Tomasito toreó bien y a ratos bastante bien. Con el capote: transparente el encaje, bueno el juego de brazos, cierta armonía en el lance clásico –la inmortal verónica de manos altas, las revoleras, las largas-, no tanta sutileza en las manos o muñecas, desparpajo en el toreo más convencional –las talaveranas, las chicuelinas de costado, la larga cambiada de rodillas- y un querer estar en todas antes y después de varas. Con la muleta: temple cándido y sincero, ligazón y ajuste en tandas por las dos manos, serenidad para volver tras dos volteretas a la cara del toro, que lo sorprendió descubierto y no tuvo más remedio que cumplir con su deber: hacer presa. Presa, no carne ni sangre.

Despaciosidad, esa pequeña gota mística del toreo que se ofrece como en sacrificio. ¿A la manera de José Tomás? No. Pero la estancia en México ha dejado en Tomasito una huella: el toreo vertical, de no rectificar ni a costa de atropellar la razón. Como tantos toreros tancredos, la expresión peca de hierática. Frialdad. Es valiente este torero, y el valor es genuino. La imaginación: para menudear en adornos como el molinete ligado al pase de las flores, y éste con el de pecho. Ensayos en serio de toreo fundamental. Entereza, Más fluida la faena del quinto novillo, que embistió despacito. Más sólida la del segundo, que salió de sobrero, porque éste pegó sus taponazos. Y la espada. La espada que no entra o entra mal y tarde, porque Tomasito ni juega la mano del engaño ni pasa ni hace fuerza con la mano que empuña el acero. Y eso lo echó a perder casi todo. Porque con el descabello tampoco es el que lo inventó sino todo lo contrario. El torero tiene ángel además de valor.

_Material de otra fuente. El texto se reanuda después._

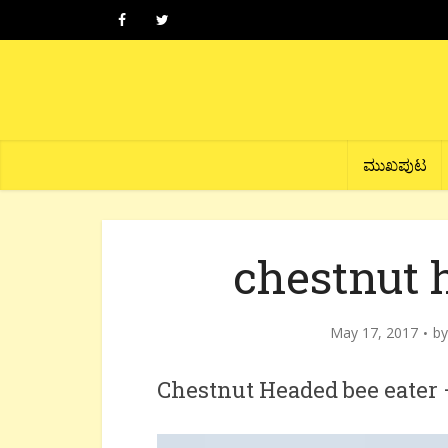
ಮುಖಪುಟ
chestnut 
May 17, 2017
b
Chestnut Headed bee eater –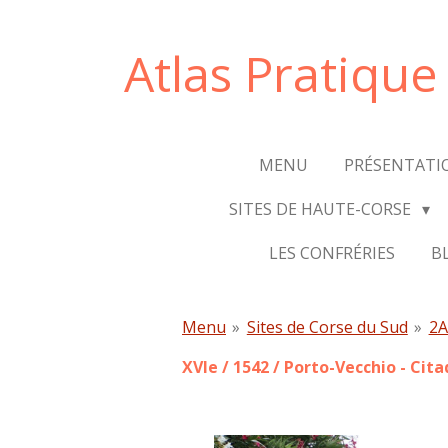
Passer
au
Atlas Pratiqu
contenu
principal
MENU
PRÉSENTATI
SITES DE HAUTE-CORSE
LES CONFRÉRIES
B
Menu
»
Sites de Corse du Sud
»
2A
XVIe / 1542 / Porto-Vecchio - Cita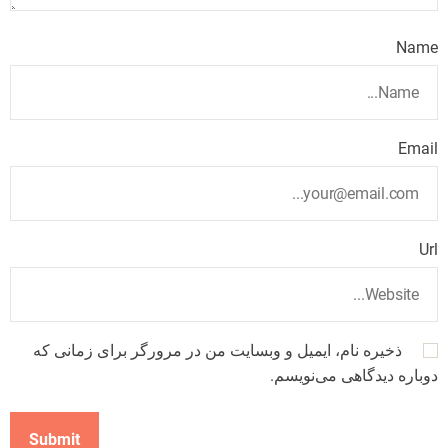
Name
Email
Url
ذخیره نام، ایمیل و وبسایت من در مرورگر برای زمانی که
دوباره دیدگاهی می‌نویسم.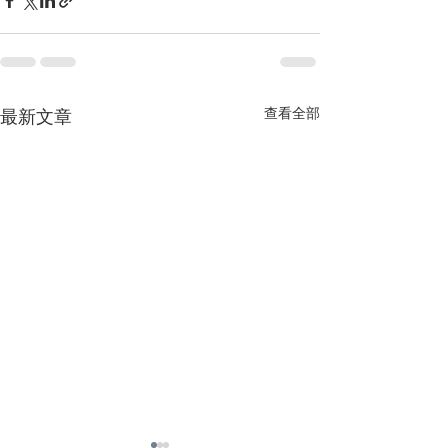
查看全部
最新文章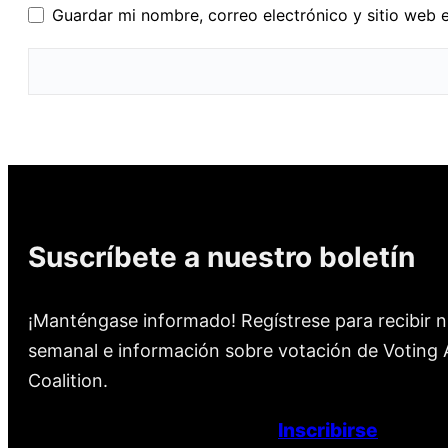
Guardar mi nombre, correo electrónico y sitio web 
Suscríbete a nuestro boletín
¡Manténgase informado! Regístrese para recibir n
semanal e información sobre votación de Voting A
Coalition.
Inscribirse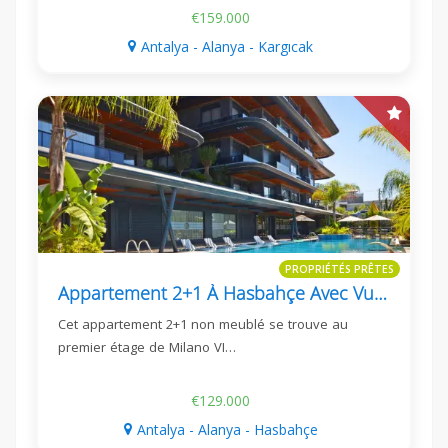
€159.000
Antalya - Alanya - Kargıcak
PROPRIÉTÉS PRÊTES
Appartement 2+1 À Hasbahçe Avec Vue Piscine | Milano Vip 1
Cet appartement 2+1 non meublé se trouve au
premier étage de Milano VI…
€129.000
Antalya - Alanya - Hasbahçe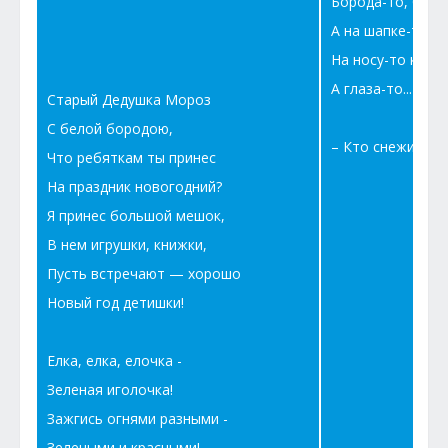
Борода-то, бород
А на шапке-то зв
На носу-то крап
А глаза-то... пап
Старый Дедушка Мороз
С белой бородою,
– Кто снежинки 
Что ребяткам ты принес
На праздник новогодний?
Я принес большой мешок,
В нем игрушки, книжки,
Пусть встречают — хорошо
Новый год детишки!
Елка, елка, елочка -
Зеленая иголочка!
Зажгись огнями разными -
Зелеными и красными!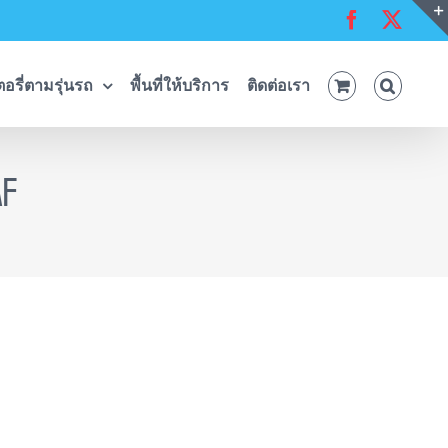
Facebook
X
อรี่ตามรุ่นรถ
พื้นที่ให้บริการ
ติดต่อเรา
MF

Caligráfico, frío de cuello el granadino Enríquez, que lucía un espléndido terno guinda y oro. Todo el oro del mundo en la chaquetilla. Sin mayor suerte, porque los dos toros menos propicios de la bondadosa y algo apagada novillada de Palla fueron primero y cuarto. El cuarto se derrumbó varias veces y, después de vuelto a la vertical, parecía el carretón a cámara lenta, y entonces Enríquez pegó con la zurda dos muletazos de artista. Sólo dos. Sereno y compuesto en el otro turno. Fácil con la espada: dos enteras tendidas.

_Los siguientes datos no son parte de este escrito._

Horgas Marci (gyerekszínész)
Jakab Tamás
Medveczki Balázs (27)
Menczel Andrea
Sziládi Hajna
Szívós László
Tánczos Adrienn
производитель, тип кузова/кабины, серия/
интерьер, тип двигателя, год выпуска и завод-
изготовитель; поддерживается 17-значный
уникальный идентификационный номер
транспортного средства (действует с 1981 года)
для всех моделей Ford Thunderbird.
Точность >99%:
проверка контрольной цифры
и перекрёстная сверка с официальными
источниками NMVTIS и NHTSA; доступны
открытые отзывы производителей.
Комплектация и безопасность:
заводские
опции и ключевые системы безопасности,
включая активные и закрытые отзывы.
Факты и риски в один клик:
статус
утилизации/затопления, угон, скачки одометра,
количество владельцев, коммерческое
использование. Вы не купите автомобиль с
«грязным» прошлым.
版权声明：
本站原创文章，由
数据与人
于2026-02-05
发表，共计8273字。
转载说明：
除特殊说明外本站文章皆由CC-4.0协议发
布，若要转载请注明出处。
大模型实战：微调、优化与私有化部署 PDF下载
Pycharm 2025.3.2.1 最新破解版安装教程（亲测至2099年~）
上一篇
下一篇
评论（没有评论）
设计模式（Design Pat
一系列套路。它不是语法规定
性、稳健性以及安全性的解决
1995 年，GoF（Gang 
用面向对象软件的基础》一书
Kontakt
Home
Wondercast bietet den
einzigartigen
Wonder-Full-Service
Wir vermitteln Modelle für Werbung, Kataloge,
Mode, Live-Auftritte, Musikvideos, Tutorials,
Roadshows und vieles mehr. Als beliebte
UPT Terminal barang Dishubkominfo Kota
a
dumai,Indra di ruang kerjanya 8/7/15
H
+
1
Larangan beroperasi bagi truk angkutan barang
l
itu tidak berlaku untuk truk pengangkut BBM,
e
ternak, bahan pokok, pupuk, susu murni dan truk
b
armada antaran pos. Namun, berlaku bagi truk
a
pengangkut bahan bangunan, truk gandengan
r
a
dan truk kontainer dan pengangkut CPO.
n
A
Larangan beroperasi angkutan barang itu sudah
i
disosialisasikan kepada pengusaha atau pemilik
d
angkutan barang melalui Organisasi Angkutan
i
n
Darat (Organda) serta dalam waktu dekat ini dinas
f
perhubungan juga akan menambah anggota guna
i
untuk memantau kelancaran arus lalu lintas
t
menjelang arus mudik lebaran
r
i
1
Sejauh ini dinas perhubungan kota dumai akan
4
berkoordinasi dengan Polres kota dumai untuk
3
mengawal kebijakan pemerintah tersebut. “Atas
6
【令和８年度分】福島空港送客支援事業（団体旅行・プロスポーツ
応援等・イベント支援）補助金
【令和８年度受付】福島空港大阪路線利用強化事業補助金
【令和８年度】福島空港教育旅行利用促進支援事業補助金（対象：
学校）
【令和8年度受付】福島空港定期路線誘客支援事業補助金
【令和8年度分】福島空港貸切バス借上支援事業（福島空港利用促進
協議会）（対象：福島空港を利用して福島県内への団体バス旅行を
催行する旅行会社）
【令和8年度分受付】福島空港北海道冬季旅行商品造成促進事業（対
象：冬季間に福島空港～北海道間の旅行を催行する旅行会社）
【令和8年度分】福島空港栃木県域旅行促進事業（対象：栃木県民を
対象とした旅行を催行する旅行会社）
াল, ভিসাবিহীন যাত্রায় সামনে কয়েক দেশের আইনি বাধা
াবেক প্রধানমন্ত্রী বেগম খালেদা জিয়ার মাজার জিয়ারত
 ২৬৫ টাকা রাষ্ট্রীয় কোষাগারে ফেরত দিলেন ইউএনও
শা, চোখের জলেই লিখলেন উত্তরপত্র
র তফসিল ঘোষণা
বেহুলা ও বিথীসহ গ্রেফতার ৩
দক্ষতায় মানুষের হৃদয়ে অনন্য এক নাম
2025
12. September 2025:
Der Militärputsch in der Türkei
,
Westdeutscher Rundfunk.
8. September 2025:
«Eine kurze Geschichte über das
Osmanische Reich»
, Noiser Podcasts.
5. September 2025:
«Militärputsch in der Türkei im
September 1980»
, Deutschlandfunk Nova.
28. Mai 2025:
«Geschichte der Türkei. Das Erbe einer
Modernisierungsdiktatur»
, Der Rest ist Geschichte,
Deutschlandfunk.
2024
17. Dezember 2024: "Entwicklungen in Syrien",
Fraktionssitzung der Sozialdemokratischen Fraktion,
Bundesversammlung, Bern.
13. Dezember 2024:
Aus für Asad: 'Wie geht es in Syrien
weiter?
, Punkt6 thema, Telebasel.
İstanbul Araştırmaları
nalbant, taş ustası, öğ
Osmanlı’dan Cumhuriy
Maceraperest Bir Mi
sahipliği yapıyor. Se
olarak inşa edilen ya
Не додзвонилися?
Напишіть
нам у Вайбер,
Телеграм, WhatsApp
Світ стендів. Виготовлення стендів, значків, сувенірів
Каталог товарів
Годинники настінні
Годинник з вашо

Arles ha sido de siempre puerto franco para los toreros mexicanos y esta vez desembarcó el último vástago de una dinastía de felinos reyes: los Silveti. Diego Silveti, que sólo lució su buen gusto genético en una parsimoniosa tanda con la zurda al sexto novillote, y que toreó mucho más templado por alto que por bajo, como si se le encasquillara el arma al buscar el muletazo puro que tira del toro hasta el final arrastrándolo. Más decidido con el sexto que con el tercero, de pareja condición, pero ese sexto enterró dos veces pitones en otros tantos volatines y no pudo lo debido. Grandes intentos con el capote a la espalda. Pero, cuando ajustados, los lances salieron enganchados. Y viceversa.